Collected data:
★ ★ ★ ★ ★ ★ ★
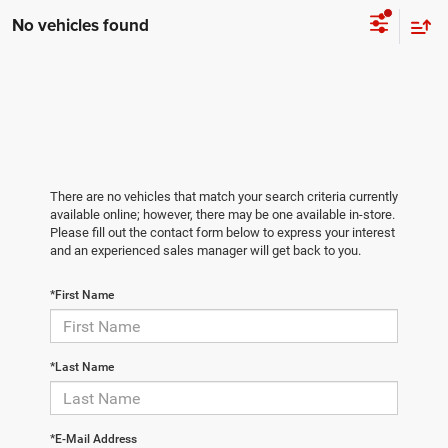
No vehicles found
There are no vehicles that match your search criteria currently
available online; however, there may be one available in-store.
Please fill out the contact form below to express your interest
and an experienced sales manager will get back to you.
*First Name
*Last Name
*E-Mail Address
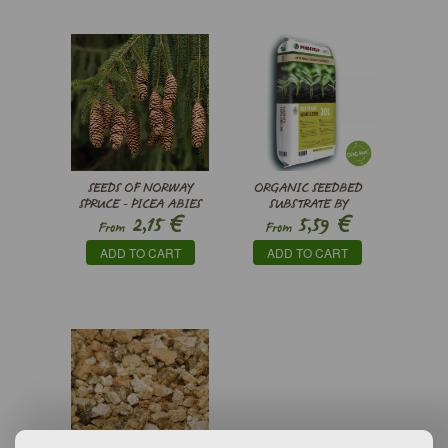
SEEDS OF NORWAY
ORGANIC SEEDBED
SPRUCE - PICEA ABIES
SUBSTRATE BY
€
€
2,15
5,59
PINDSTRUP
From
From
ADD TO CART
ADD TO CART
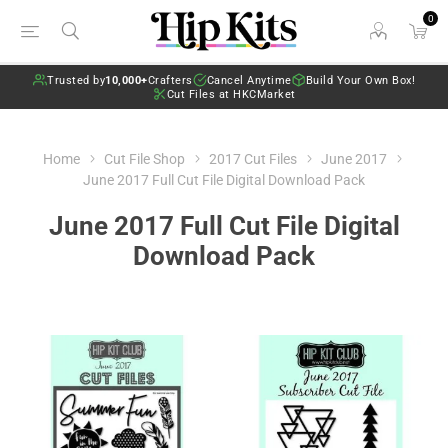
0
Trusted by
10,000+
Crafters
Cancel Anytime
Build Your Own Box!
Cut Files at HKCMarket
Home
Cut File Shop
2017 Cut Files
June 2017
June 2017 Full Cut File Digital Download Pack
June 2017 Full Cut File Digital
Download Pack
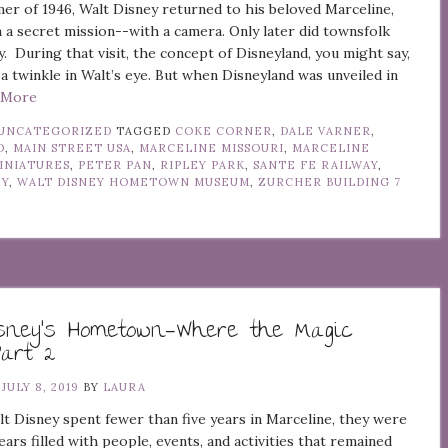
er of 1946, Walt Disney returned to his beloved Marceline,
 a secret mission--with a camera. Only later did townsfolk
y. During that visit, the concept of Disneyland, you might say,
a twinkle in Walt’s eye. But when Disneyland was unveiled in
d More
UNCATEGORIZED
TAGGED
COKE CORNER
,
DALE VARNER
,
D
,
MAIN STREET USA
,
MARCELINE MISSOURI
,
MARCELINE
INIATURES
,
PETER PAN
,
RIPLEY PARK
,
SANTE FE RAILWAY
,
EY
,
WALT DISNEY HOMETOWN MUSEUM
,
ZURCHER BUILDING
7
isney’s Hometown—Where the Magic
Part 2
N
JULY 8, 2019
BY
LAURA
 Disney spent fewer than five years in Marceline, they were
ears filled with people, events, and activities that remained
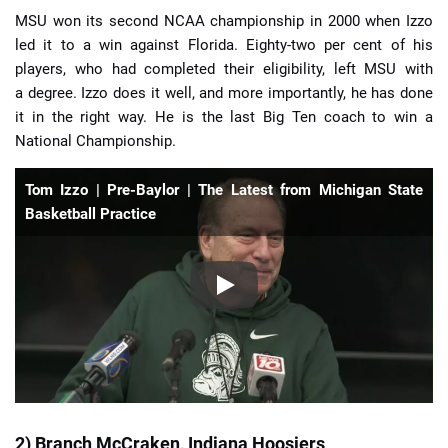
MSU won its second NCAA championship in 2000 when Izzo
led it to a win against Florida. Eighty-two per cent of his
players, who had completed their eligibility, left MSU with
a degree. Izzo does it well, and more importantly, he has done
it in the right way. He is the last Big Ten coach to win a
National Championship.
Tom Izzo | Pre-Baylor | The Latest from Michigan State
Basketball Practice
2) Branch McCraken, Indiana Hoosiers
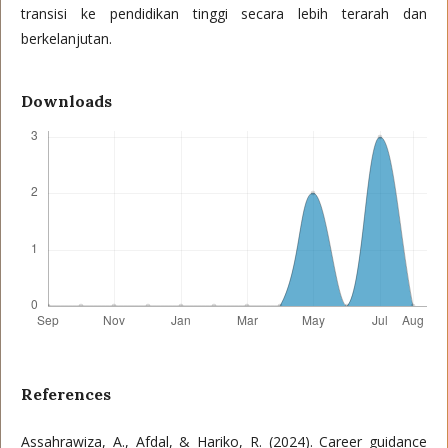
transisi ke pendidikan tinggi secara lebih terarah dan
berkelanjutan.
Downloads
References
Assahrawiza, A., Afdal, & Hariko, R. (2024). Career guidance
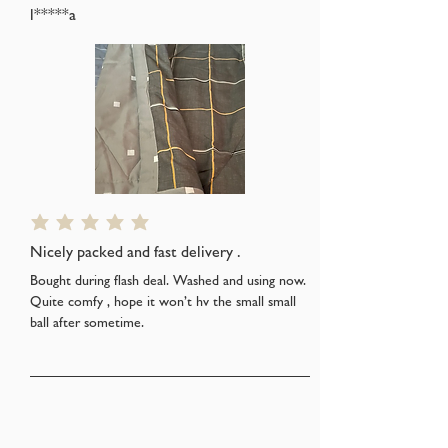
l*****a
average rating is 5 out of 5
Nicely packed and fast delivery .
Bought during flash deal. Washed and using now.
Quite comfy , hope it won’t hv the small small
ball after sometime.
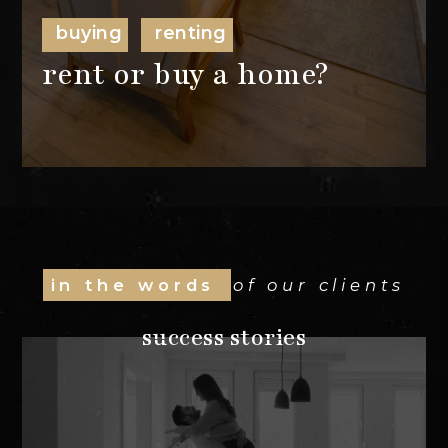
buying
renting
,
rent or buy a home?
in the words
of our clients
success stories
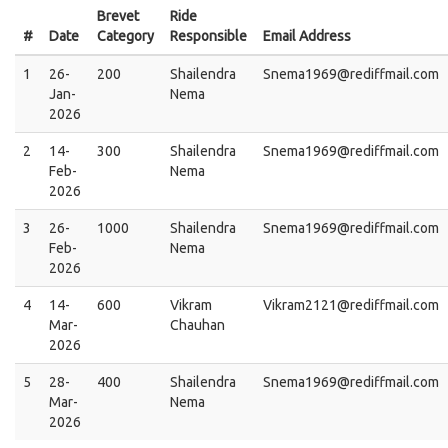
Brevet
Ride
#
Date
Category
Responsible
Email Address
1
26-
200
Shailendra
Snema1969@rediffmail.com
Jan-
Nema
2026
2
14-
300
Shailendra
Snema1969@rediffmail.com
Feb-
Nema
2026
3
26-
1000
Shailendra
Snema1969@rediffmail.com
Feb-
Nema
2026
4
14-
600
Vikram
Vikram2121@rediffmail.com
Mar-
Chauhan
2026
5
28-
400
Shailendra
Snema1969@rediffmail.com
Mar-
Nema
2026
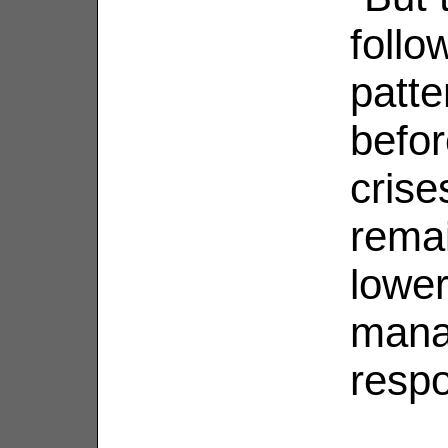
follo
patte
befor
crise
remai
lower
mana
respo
★ ★ ★ ★ ★ ★ ★
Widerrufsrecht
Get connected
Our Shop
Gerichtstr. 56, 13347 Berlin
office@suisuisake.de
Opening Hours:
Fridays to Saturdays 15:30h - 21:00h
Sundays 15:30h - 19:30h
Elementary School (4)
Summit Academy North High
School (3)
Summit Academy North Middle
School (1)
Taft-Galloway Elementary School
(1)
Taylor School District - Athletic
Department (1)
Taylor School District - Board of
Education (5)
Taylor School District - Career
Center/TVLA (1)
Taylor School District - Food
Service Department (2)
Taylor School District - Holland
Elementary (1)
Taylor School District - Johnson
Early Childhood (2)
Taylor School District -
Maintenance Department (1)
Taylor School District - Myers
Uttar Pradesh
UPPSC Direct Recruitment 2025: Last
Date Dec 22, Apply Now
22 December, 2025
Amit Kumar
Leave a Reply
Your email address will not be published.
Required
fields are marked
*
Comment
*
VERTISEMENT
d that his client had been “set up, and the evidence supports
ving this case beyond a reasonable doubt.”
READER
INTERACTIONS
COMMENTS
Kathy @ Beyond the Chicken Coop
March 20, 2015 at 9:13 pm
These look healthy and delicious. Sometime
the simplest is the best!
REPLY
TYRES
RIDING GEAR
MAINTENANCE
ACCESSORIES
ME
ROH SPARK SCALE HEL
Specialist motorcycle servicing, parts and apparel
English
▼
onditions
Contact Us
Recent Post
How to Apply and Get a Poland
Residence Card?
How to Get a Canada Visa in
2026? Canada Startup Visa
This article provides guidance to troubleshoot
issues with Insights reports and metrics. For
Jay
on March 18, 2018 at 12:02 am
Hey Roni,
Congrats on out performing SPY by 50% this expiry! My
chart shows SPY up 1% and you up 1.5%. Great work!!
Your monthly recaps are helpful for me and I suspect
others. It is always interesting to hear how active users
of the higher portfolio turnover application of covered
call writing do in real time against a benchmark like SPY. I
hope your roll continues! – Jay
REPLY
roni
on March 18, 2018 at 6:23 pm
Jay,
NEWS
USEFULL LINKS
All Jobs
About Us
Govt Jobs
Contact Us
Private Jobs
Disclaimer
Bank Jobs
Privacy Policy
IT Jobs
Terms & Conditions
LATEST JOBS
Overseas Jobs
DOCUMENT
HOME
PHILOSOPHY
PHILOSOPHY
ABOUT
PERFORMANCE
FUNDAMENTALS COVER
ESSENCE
★ ★ ★ ★ ★ ★ ★
EXERCISE OBJECTIVE – Now transcribe the lines above exactly, starting at the line containing "ZURCHER BUILDING" and ending at the line containing "a degree. Izzo", both lines included, pictures excluded.

TASK RESULT –
ZURCHER BUILDING
7
isney’s Hometown—Where the Magic
Part 2
N
JULY 8, 2019
BY
LAURA
 Disney spent fewer than five years in Marceline, they were
ears filled with people, events, and activities that remained
MSU won its second NCAA championship in 2000 when Izzo
led it to a win against Florida. Eighty-two per cent of his
players, who had completed their eligibility, left MSU with
a degree. Izzo does it well, and more importantly, he has done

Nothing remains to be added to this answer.